Reflection and Meditation Through Groups: Part I
There are many paths to spiritual growth through various forms of prayer and community. Similarly, there are multiple paths to a deeper spirituality through meditation.
Meditation and reflection on scripture (e.g., Lectio Divina) is one of the earliest forms of meditation practiced in the early church and has had a resurgence in recent years through the movement named “Centering Prayer.” This meditation can be practiced individually or in a group.
For example, I have used a modified form of Lectio Divina in scripture prayer groups in a nursing home, the rehabilitation unit of a hospital, and more recently, in Behavioral Medicine units of several hospitals where I practice as a chaplain. The results have been remarkable as residents and patients are able to release their emotions and share their spiritual journeys with other patients.
Initially, I decided to form a group to satisfy a research requirement for the clinical pastoral care (CPE) training that I was undergoing at a high quality, continuous care nursing home complex.
I began with two groups, one in the assisted living facility (essentially apartment living with on-site nursing care available) and the other in a mid-level care facility where most residents were not ambulatory and required around the clock nursing care.
In the second group, there were fifteen people with multiple health issues that will be focused on here. The group met weekly for twenty-one weeks. Four persons had dementia (two of these with diagnosed Alzheimer disease), five were stroke victims, four with clinical depression, six with osteoarthritis and osteoporosis, one with cancer, one with psychosis/anxiety, seven with hypertension, five with heart disease and one with neuropathy.
The need for such a group was based on my observations that residents often felt abandoned or dislocated from home, family, and friends and were isolated even though spending most of the day in common areas. They frequently were unable to communicate or unwilling to communicate.

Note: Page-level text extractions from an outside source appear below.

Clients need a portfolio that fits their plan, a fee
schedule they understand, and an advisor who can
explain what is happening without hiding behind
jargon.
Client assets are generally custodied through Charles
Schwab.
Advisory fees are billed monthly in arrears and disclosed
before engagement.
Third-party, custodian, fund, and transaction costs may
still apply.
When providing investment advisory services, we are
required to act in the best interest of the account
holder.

A complaint often expressed by the residents was that they were being treated like children. For example, when a resident was sick enough to be removed from their room to the hospital or died, the other residents, even the roommate, were often not told what happened.
So, instead of receiving affirmation of their importance and relevance as human beings and given the opportunity to grieve, the remaining residents were left to look at an empty bed or room and wonder. Although there were planned activities, the community support structure was limited and many of the residents were “stuck” emotionally and/or spiritually.